◆ WHAT THE TASK REQUIRES
In the entries below, begin at the line with "PORTLAND, OR" and stop after the line with "Station News"; output those lines exactly and omit the pictures.

Top of SOURCE INFORMATION

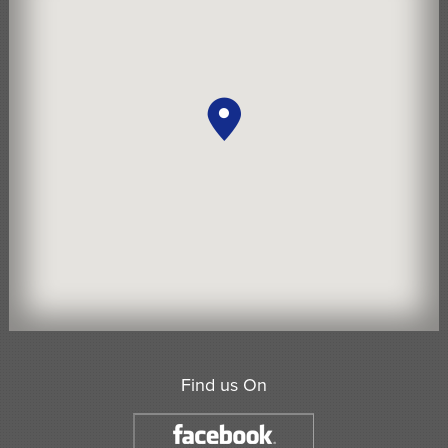
Find us On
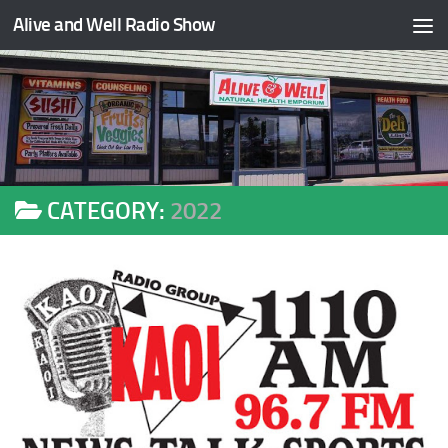
Alive and Well Radio Show
Skip to content
CATEGORY:
2022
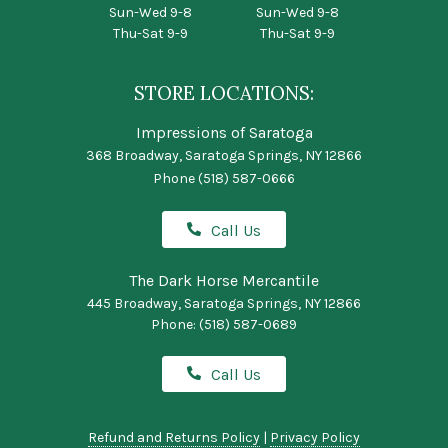
Sun-Wed 9-8
Sun-Wed 9-8
Thu-Sat 9-9
Thu-Sat 9-9
STORE LOCATIONS:
Impressions of Saratoga
368 Broadway, Saratoga Springs, NY 12866
Phone
(518) 587-0666
Call Us
The Dark Horse Mercantile
445 Broadway, Saratoga Springs, NY 12866
Phone:
(518) 587-0689
Call Us
Refund and Returns Policy
|
Privacy Policy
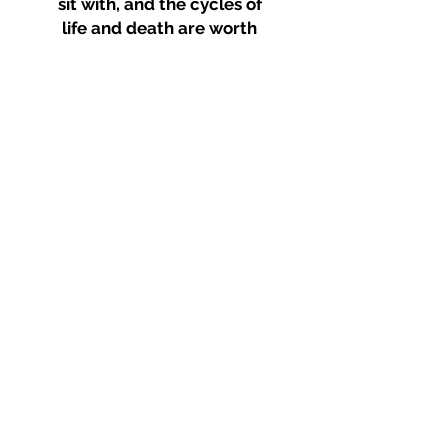
sit with, and the cycles of
life and death are worth
facing--at any stage in
your journey
Disclaimer: I am not a licensed
psychologist or specialist
healthcare professional.
My coaching services do not
replace the care of
psychologists or other
healthcare professionals.
corporate and
group
coaching and
training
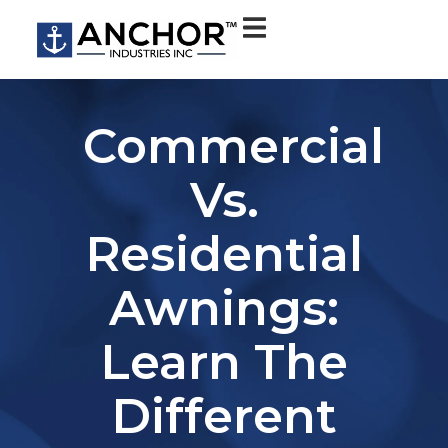
Commercial
Vs.
Residential
Awnings:
Learn The
Different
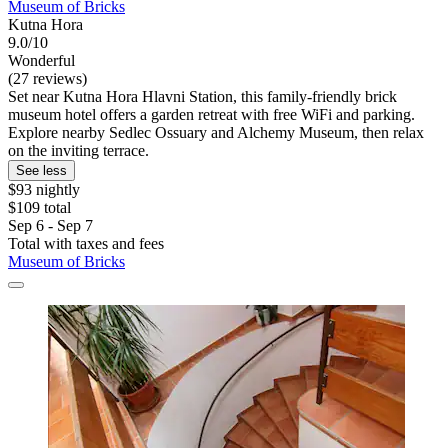
Museum of Bricks
Kutna Hora
9.0/10
Wonderful
(27 reviews)
Set near Kutna Hora Hlavni Station, this family-friendly brick
museum hotel offers a garden retreat with free WiFi and parking.
Explore nearby Sedlec Ossuary and Alchemy Museum, then relax
on the inviting terrace.
See less
$93 nightly
$109 total
Sep 6 - Sep 7
Total with taxes and fees
Museum of Bricks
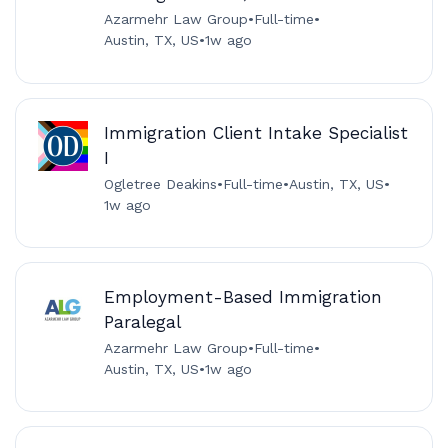
Azarmehr Law Group
•
Full-time
•
Austin, TX, US
•
1w ago
Immigration Client Intake Specialist
I
Ogletree Deakins
•
Full-time
•
Austin, TX, US
•
1w ago
Employment-Based Immigration
Paralegal
Azarmehr Law Group
•
Full-time
•
Austin, TX, US
•
1w ago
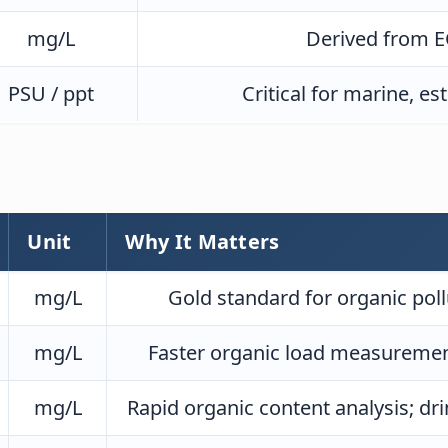
mg/L
Derived from EC
PSU / ppt
Critical for marine, e
d
Unit
Why It Matters
mg/L
Gold standard for organic pol
mg/L
Faster organic load measurement
mg/L
Rapid organic content analysis; dr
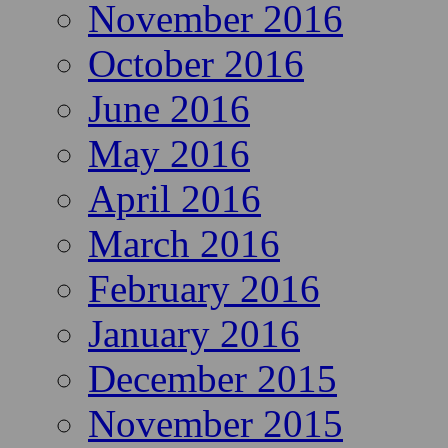
November 2016
October 2016
June 2016
May 2016
April 2016
March 2016
February 2016
January 2016
December 2015
November 2015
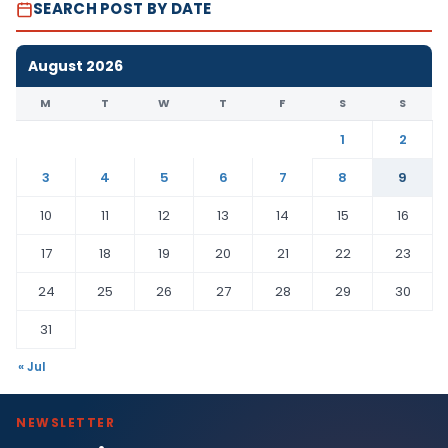
SEARCH POST BY DATE
August 2026
M
T
W
T
F
S
S
1
2
3
4
5
6
7
8
9
10
11
12
13
14
15
16
17
18
19
20
21
22
23
24
25
26
27
28
29
30
31
« Jul
NEWSLETTER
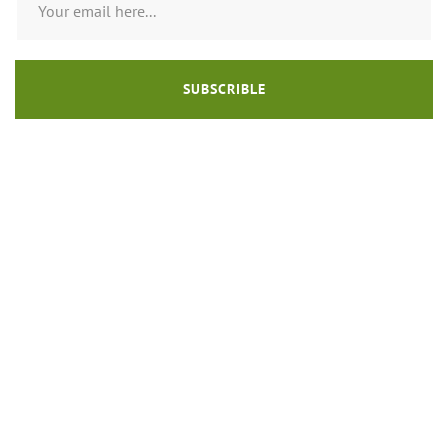
SUBSCRIBLE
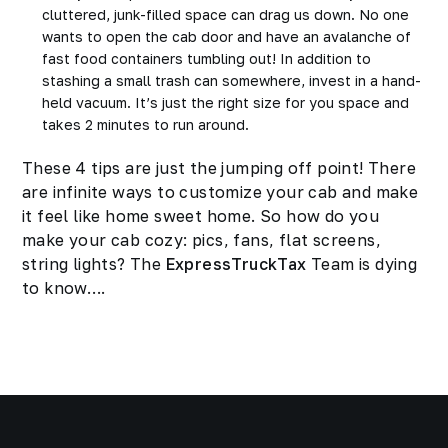
cluttered, junk-filled space can drag us down. No one
wants to open the cab door and have an avalanche of
fast food containers tumbling out! In addition to
stashing a small trash can somewhere, invest in a hand-
held vacuum. It’s just the right size for you space and
takes 2 minutes to run around.
These 4 tips are just the jumping off point! There
are infinite ways to customize your cab and make
it feel like home sweet home. So how do you
make your cab cozy: pics, fans, flat screens,
string lights? The
ExpressTruckTax
Team is dying
to know….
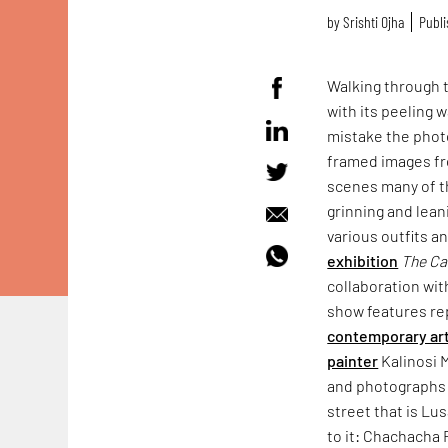
by
Srishti Ojha
Publi
Walking through 
with its peeling 
mistake the pho
framed images fro
scenes many of 
grinning and lean
various outfits a
exhibition
The
Ca
collaboration wit
show features re
contemporary ar
painter
Kalinosi 
and photographs b
street that is Lus
to it: Chachacha 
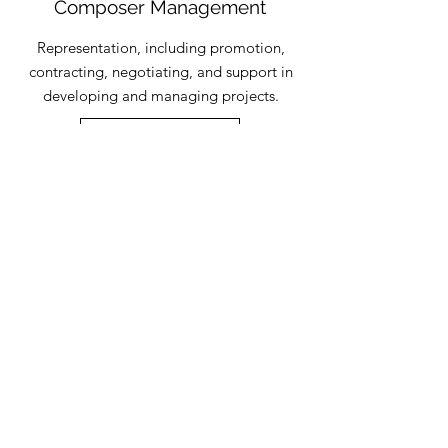
Composer Management
Representation, including promotion,
contracting, negotiating, and support in
developing and managing projects.
Read More
One-to-one sessions
Coaching and guidance to develop
composers' careers and sharing of
expertise in promotion and copyright.
Read More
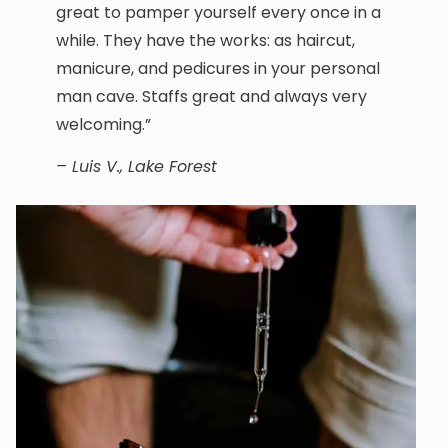
great to pamper yourself every once in a
while. They have the works: as haircut,
manicure, and pedicures in your personal
man cave. Staffs great and always very
welcoming.”
– Luis V., Lake Forest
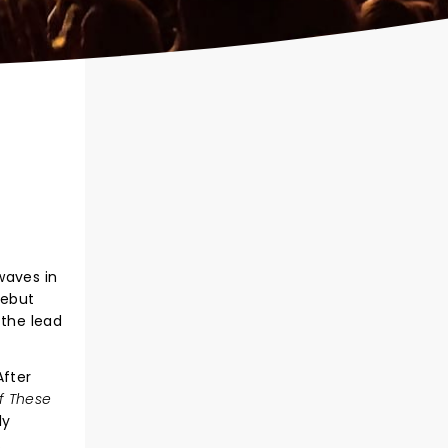
waves in
debut
 the lead
After
f These
ly
.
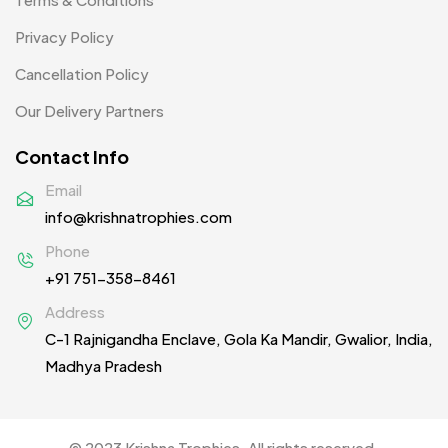
Women T-Shirt MB
2
Privacy Policy
Woolen Caps MB
2
Cancellation Policy
Our Delivery Partners
Contact Info
Email
info@krishnatrophies.com
Phone
+91 751-358-8461
Address
C-1 Rajnigandha Enclave, Gola Ka Mandir, Gwalior, India,
Madhya Pradesh
© 2023 Krishna Trophies. All rights reserved.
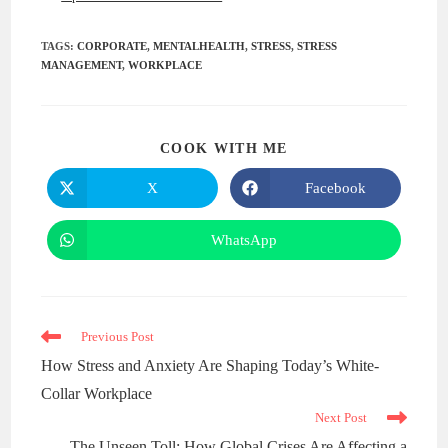
TAGS
:
CORPORATE
,
MENTALHEALTH
,
STRESS
,
STRESS
MANAGEMENT
,
WORKPLACE
COOK WITH ME
X
Facebook
WhatsApp
Previous Post
How Stress and Anxiety Are Shaping Today’s White-
Collar Workplace
Next Post
The Unseen Toll: How Global Crises Are Affecting a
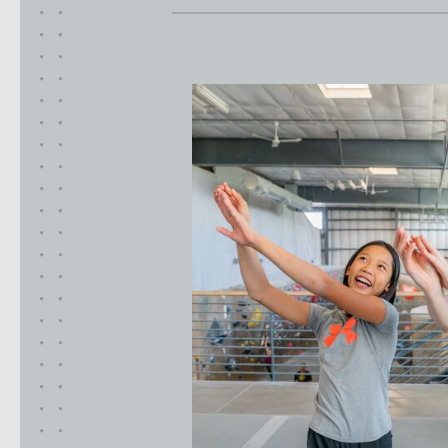
CLACKAMAS, OR
PORTLAND, OR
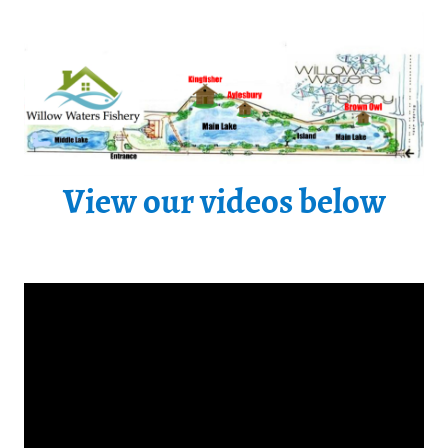
View our videos below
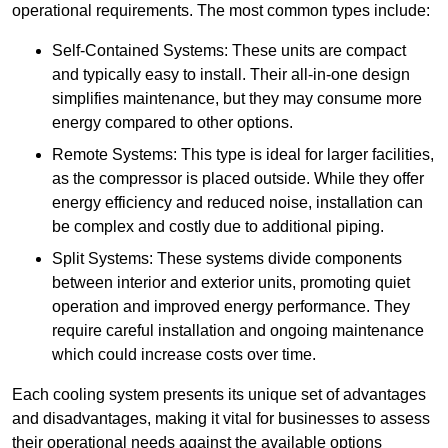
operational requirements. The most common types include:
Self-Contained Systems: These units are compact
and typically easy to install. Their all-in-one design
simplifies maintenance, but they may consume more
energy compared to other options.
Remote Systems: This type is ideal for larger facilities,
as the compressor is placed outside. While they offer
energy efficiency and reduced noise, installation can
be complex and costly due to additional piping.
Split Systems: These systems divide components
between interior and exterior units, promoting quiet
operation and improved energy performance. They
require careful installation and ongoing maintenance
which could increase costs over time.
Each cooling system presents its unique set of advantages
and disadvantages, making it vital for businesses to assess
their operational needs against the available options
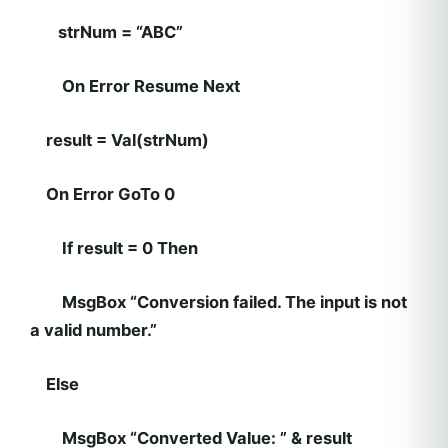
strNum = “ABC”
On Error Resume Next
result = Val(strNum)
On Error GoTo 0
If result = 0 Then
MsgBox “Conversion failed. The input is not
a valid number.”
Else
MsgBox “Converted Value: ” & result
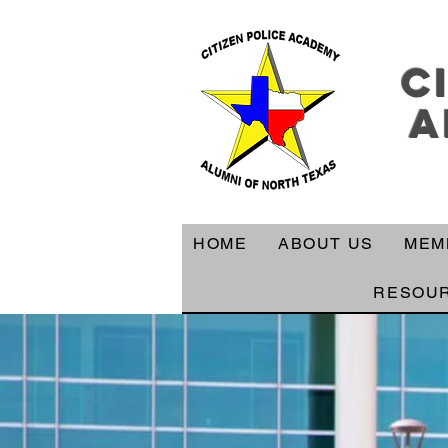
c
a
HOME
ABOUT US
MEM
RESOU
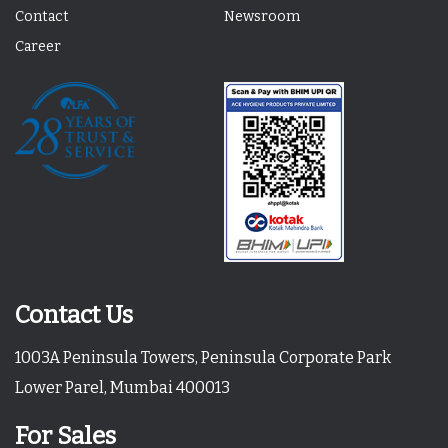
Contact
Newsroom
Career
Contact Us
1003A Peninsula Towers, Peninsula Corporate Park
Lower Parel, Mumbai 400013
For Sales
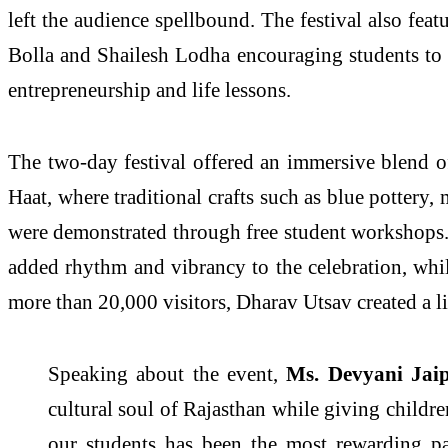
left the audience spellbound. The festival also fea
Bolla and Shailesh Lodha encouraging students to 
entrepreneurship and life lessons.
The two-day festival offered an immersive blend of
Haat, where traditional crafts such as blue pottery
were demonstrated through free student workshops.
added rhythm and vibrancy to the celebration, whi
more than 20,000 visitors, Dharav Utsav created a li
Speaking about the event,
Ms. Devyani Jaip
cultural soul of Rajasthan while giving childre
our students has been the most rewarding par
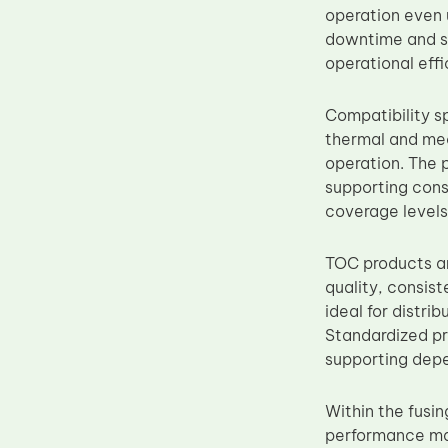
operation even 
Upper Fuser Roller
downtime and su
Wiper Blade
operational effi
Drum Lubricant Blade
Compatibility s
Fuser Belt
thermal and mec
Magnetic Roller Blade
operation. The 
supporting cons
coverage levels
TOC products ar
quality, consist
ideal for distr
Standardized pr
supporting dep
Within the fusin
performance mai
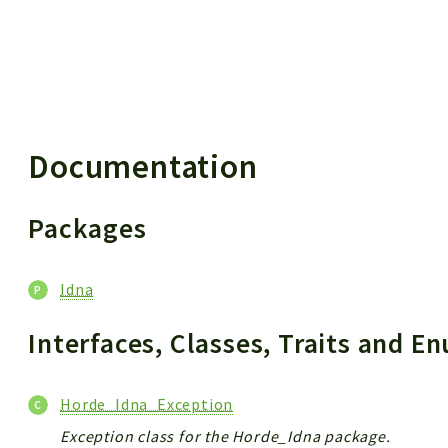
 results
Documentation
Packages
Idna
Interfaces, Classes, Traits and 
Horde_Idna_Exception
Exception class for the Horde_Idna package.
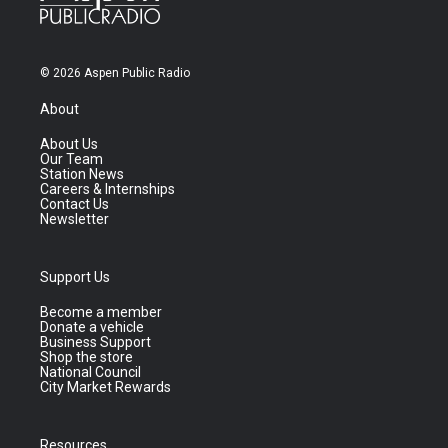
© 2026 Aspen Public Radio
About
About Us
Our Team
Station News
Careers & Internships
Contact Us
Newsletter
Support Us
Become a member
Donate a vehicle
Business Support
Shop the store
National Council
City Market Rewards
Resources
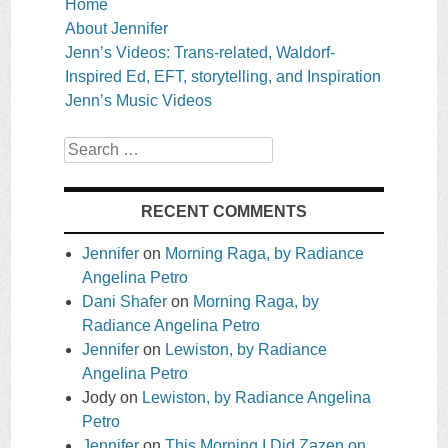
Home
About Jennifer
Jenn’s Videos: Trans-related, Waldorf-
Inspired Ed, EFT, storytelling, and Inspiration
Jenn’s Music Videos
Search
RECENT COMMENTS
Jennifer
on
Morning Raga, by Radiance
Angelina Petro
Dani Shafer
on
Morning Raga, by
Radiance Angelina Petro
Jennifer
on
Lewiston, by Radiance
Angelina Petro
Jody
on
Lewiston, by Radiance Angelina
Petro
Jennifer
on
This Morning I Did Zazen on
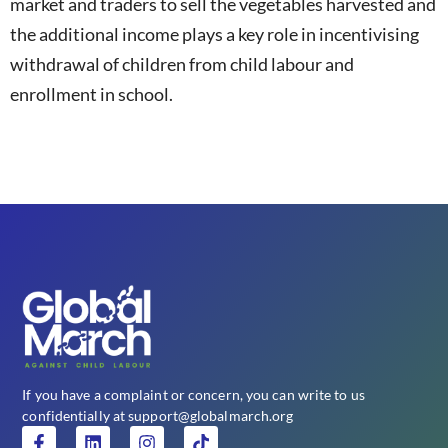
market and traders to sell the vegetables harvested and
the additional income plays a key role in incentivising
withdrawal of children from child labour and
enrollment in school.
If you have a complaint or concern, you can write to us
confidentially at support@globalmarch.org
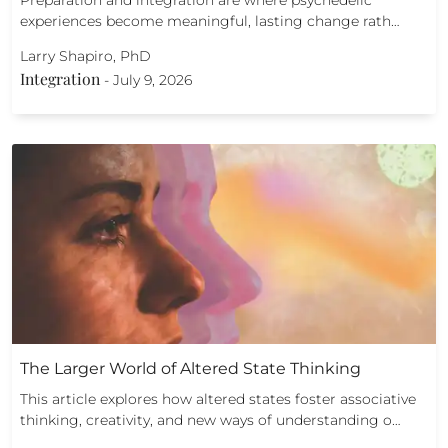
Preparation and integration are where psychedelic
experiences become meaningful, lasting change rath…
Larry Shapiro, PhD
Integration
-
July 9, 2026
The Larger World of Altered State Thinking
This article explores how altered states foster associative
thinking, creativity, and new ways of understanding o…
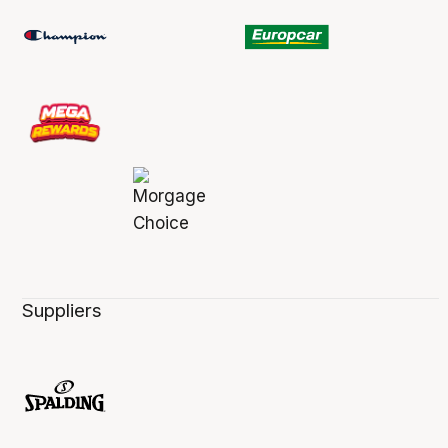
Suppliers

Bottom of SOURCE INFORMATION

◆ WRITTEN ANSWER
PORTLAND, OR
View our videos below
operational requirements. The most common types include:
Self-Contained Systems: These units are compact
and typically easy to install. Their all-in-one design
simplifies maintenance, but they may consume more
energy compared to other options.
Remote Systems: This type is ideal for larger facilities,
as the compressor is placed outside. While they offer
energy efficiency and reduced noise, installation can
be complex and costly due to additional piping.
Split Systems: These systems divide components
between interior and exterior units, promoting quiet
operation and improved energy performance. They
require careful installation and ongoing maintenance
which could increase costs over time.
Each cooling system presents its unique set of advantages
and disadvantages, making it vital for businesses to assess
their operational needs against the available options
strNum = “ABC”
On Error Resume Next
result = Val(strNum)
On Error GoTo 0
If result = 0 Then
MsgBox “Conversion failed. The input is not
a valid number.”
Else
MsgBox “Converted Value: ” & result
c
a
HOME
ABOUT US
MEM
RESOU
Contact
Newsroom
Career
Contact Us
1003A Peninsula Towers, Peninsula Corporate Park
Lower Parel, Mumbai 400013
For Sales
left the audience spellbound. The festival also fea
Bolla and Shailesh Lodha encouraging students to 
entrepreneurship and life lessons.
The two-day festival offered an immersive blend of
Haat, where traditional crafts such as blue pottery
were demonstrated through free student workshops.
added rhythm and vibrancy to the celebration, whi
more than 20,000 visitors, Dharav Utsav created a li
Speaking about the event,
Ms. Devyani Jaip
cultural soul of Rajasthan while giving childre
our students has been the most rewarding par
operation even 
Upper Fuser Roller
downtime and su
Wiper Blade
operational effi
Drum Lubricant Blade
Compatibility s
Fuser Belt
thermal and mec
Magnetic Roller Blade
operation. The 
supporting cons
coverage levels
TOC products ar
quality, consist
ideal for distr
Standardized pr
supporting dep
Within the fusin
performance mai
 results
Documentation
Packages
Idna
Interfaces, Classes, Traits and 
Horde_Idna_Exception
Exception class for the Horde_Idna package.
© 2026 Aspen Public Radio
About
About Us
Our Team
Station News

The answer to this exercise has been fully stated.